An important rule when running barefoot is to avoid running where you can’t tell what is on the ground. I learned that to a new level today. I wasn’t being being careless, but a combination of things lead me to make a wrong decision. Feel free to learn from my mistakes.
- Don’t assume the ground is the same as last time you ran a certain path. I had run this course previously with bare feet. However, over the course of the summer heat and field worker vehicle traffic, the dirt had been ground to a fine powder. It was over an inch deep in some places.
- Be diligent to remove the sunglasses immediately when running through shady areas, particularly if it is dappled or you are going in and out of shade. This may be most important for the aging runner. The shade can make it difficult to see variations and ROCKS in the path.
- Don’t let soft terrain put you off guard. I’m telling you, that powdery dirt was so soothing! It was like running on air, while a million little fairies danced gently on the bottom of my feet. Yeah, fairy dust.

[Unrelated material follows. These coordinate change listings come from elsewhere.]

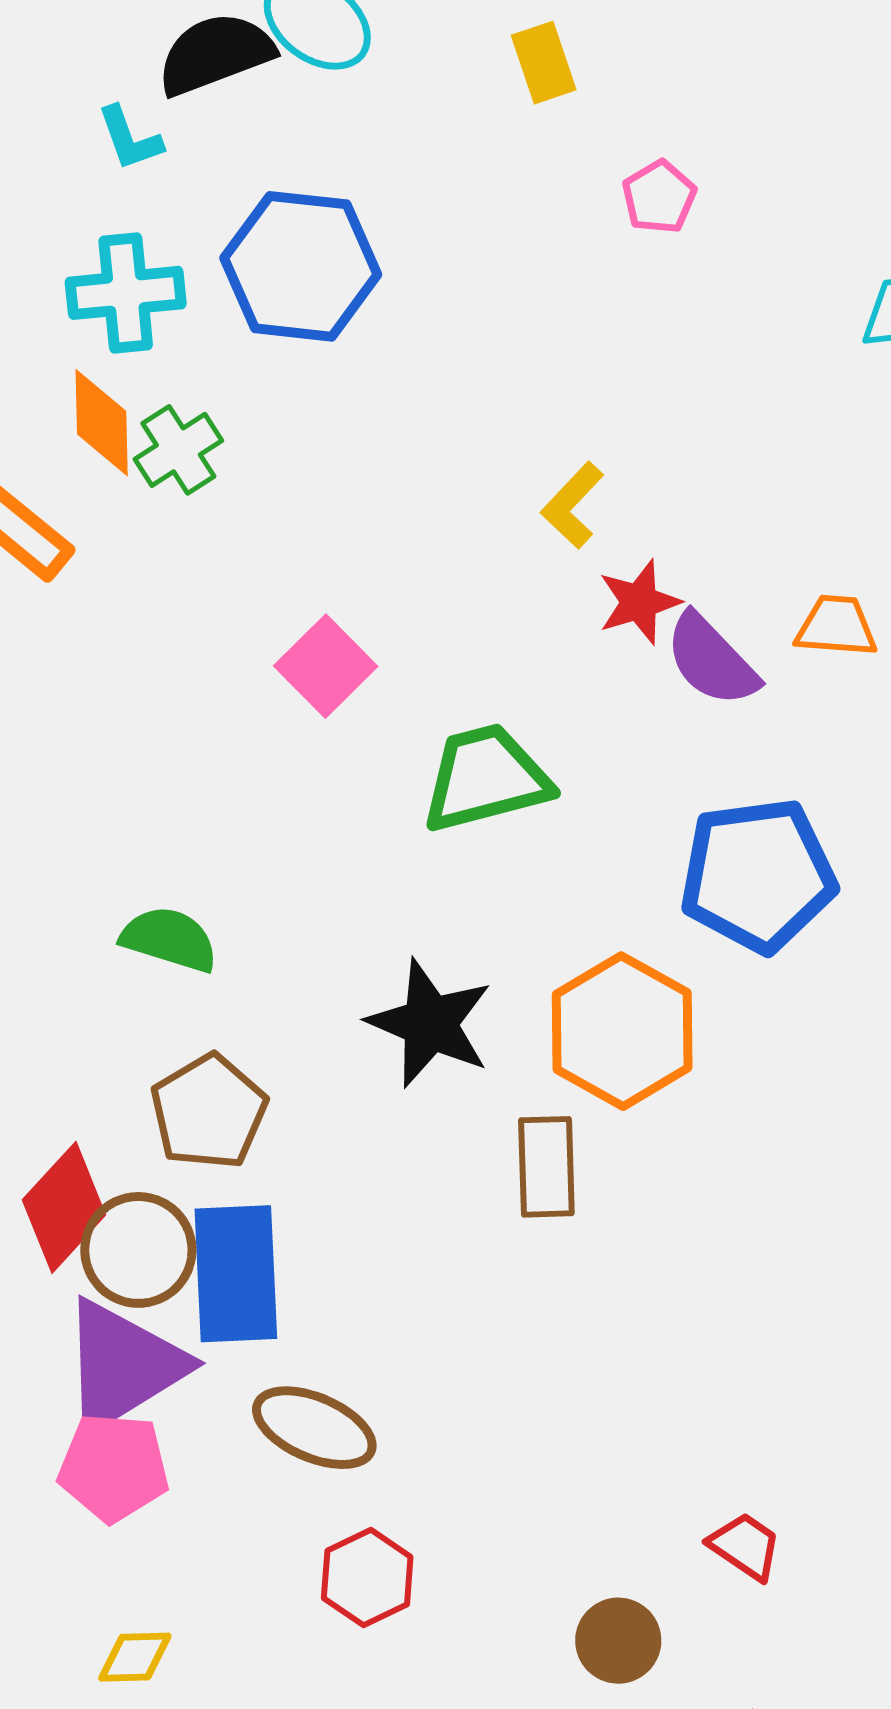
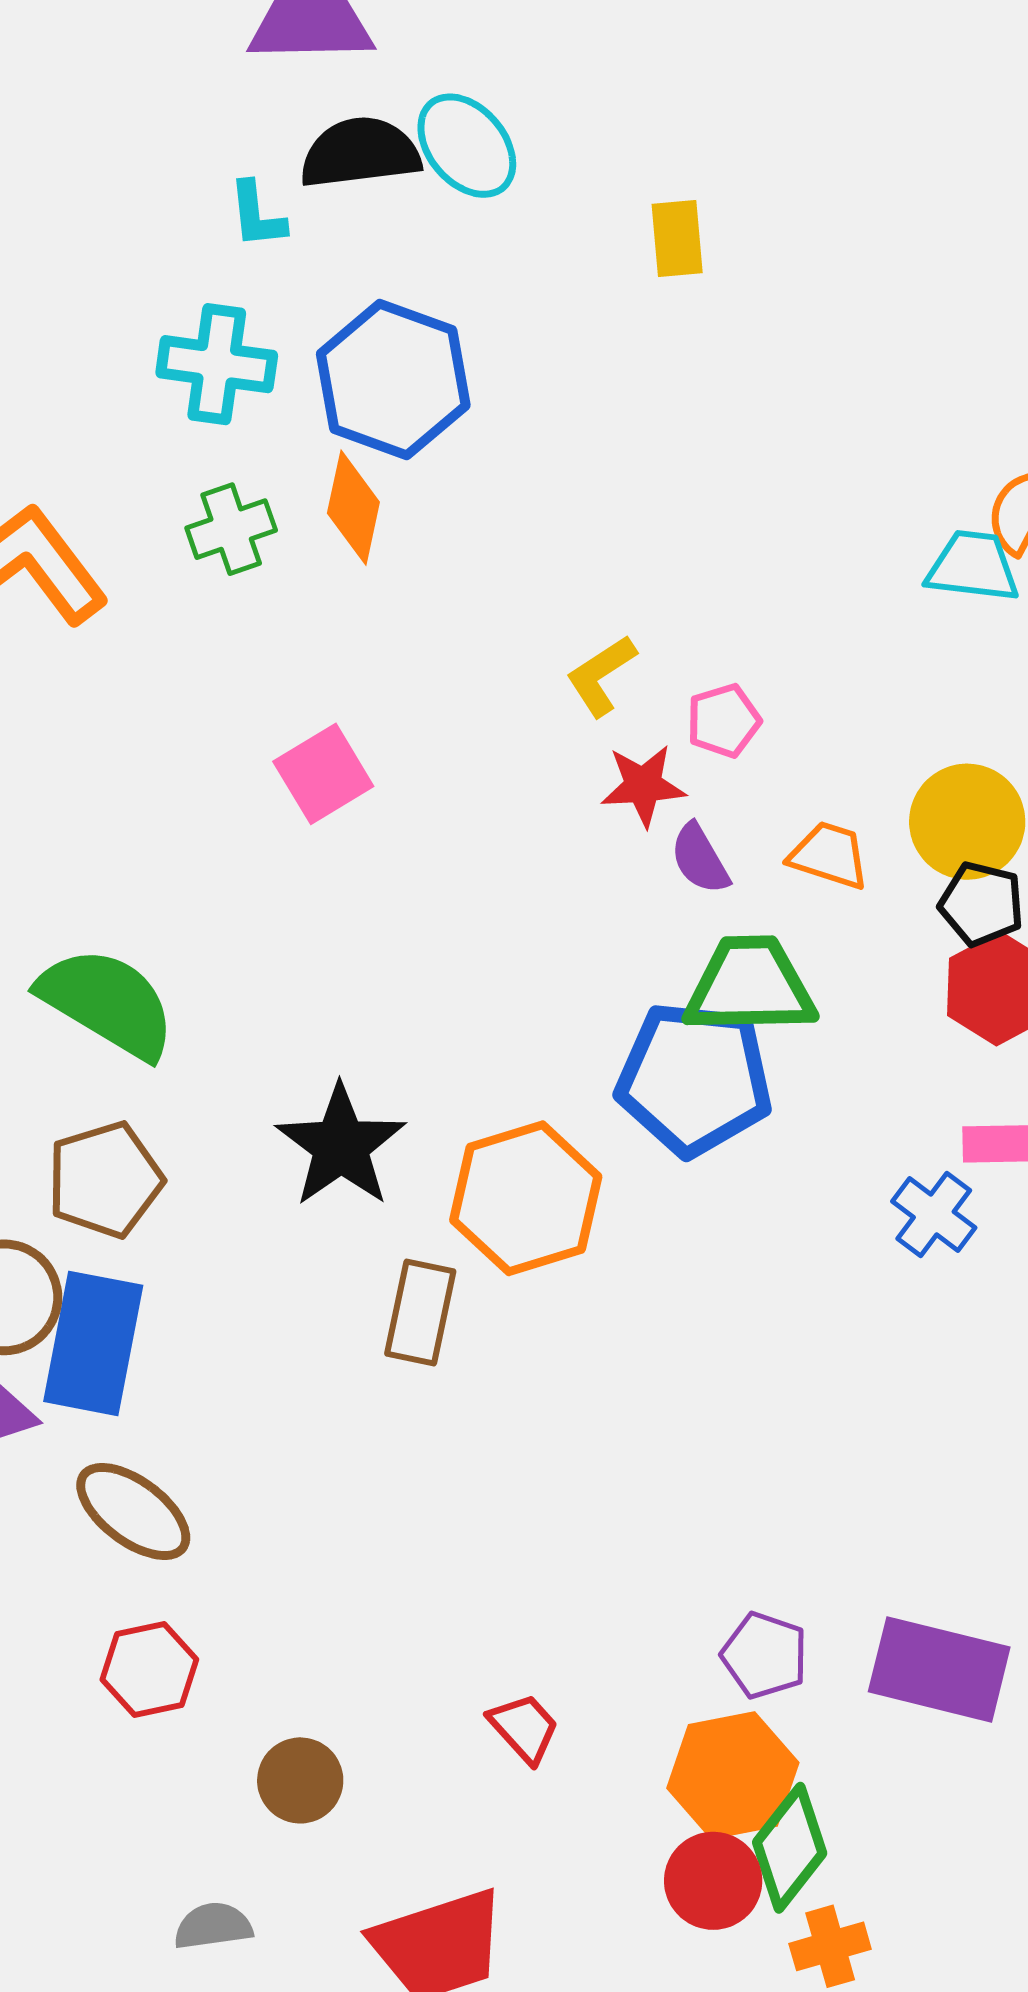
pink pentagon: (659, 197) -> (724, 721), moved
orange diamond: (102, 423) -> (353, 508), moved
purple semicircle: (711, 660) -> (700, 859), size x0.7
green trapezoid: (486, 778) -> (750, 986), moved
green semicircle: (169, 939) -> (107, 1003), size x1.5
brown circle: (618, 1641) -> (300, 1780), moved

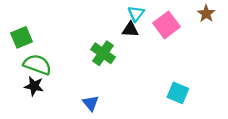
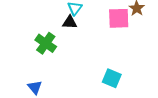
pink square: (167, 25) -> (119, 18), moved, turned 35

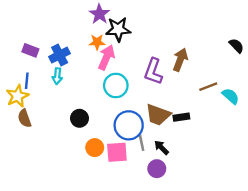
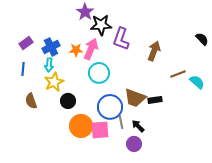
orange star: (97, 42) -> (76, 50), moved
purple rectangle: (30, 50) -> (26, 43), turned -56
purple L-shape: (153, 71) -> (121, 39), moved
yellow star: (17, 96) -> (54, 82), moved
brown semicircle: (24, 118) -> (31, 101), moved
orange circle: (95, 148) -> (81, 126), size x1.5

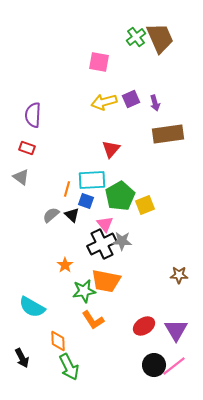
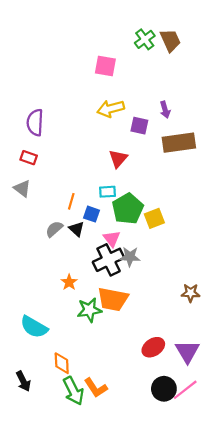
brown trapezoid: (160, 38) -> (170, 40), size x0.7
purple square: (131, 99) -> (139, 126), moved, turned 36
cyan rectangle: (92, 180) -> (107, 192), moved, size x0.6
orange L-shape: (93, 320) -> (96, 388), moved

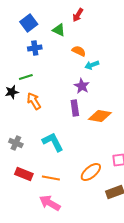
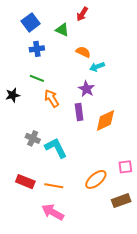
green line: (26, 77) -> (37, 78), moved, turned 40
orange arrow: (34, 101) -> (52, 98), moved
orange diamond: (100, 116) -> (105, 120), turned -35
gray cross: (16, 143) -> (33, 138), moved

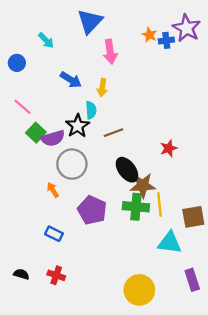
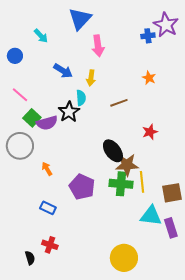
orange star: (149, 35) -> (149, 78), moved
brown line: (113, 133) -> (119, 103), moved
gray circle: (72, 164) -> (20, 146), moved
black semicircle: (21, 274) -> (30, 258), moved, turned 56
purple rectangle: (192, 280) -> (171, 228), moved

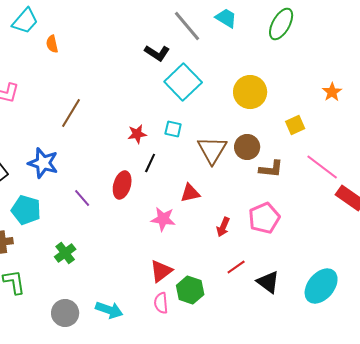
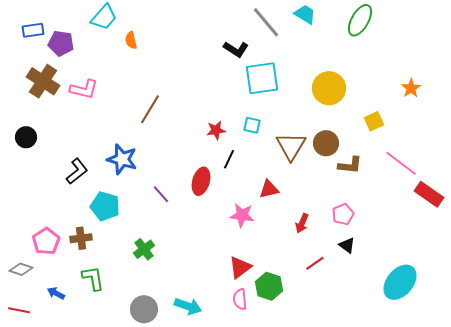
cyan square: (183, 82) -> (262, 78), turned 36
pink pentagon: (264, 218) -> (343, 214), size x0.7
black triangle: (268, 282) -> (347, 245), moved, size x0.7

- When you feel something strange, check it soon. This I did do fairly promptly. After the initial blow, there was a delay before the pain really set in. I ran about 50 yards more, out of the dirt and onto the asphalt, and decided to take a look. I was surprised to see it beginning to bleed due to lack of skin integrity. I didn’t think I had hit it that hard! It still hadn’t started to hurt much.
- Don’t hesitant to call for a ride. The photo of the blood stains above was taken by my daughter about 1.5 hours after I had been standing there waiting for a ride. (Thanks, Mom!)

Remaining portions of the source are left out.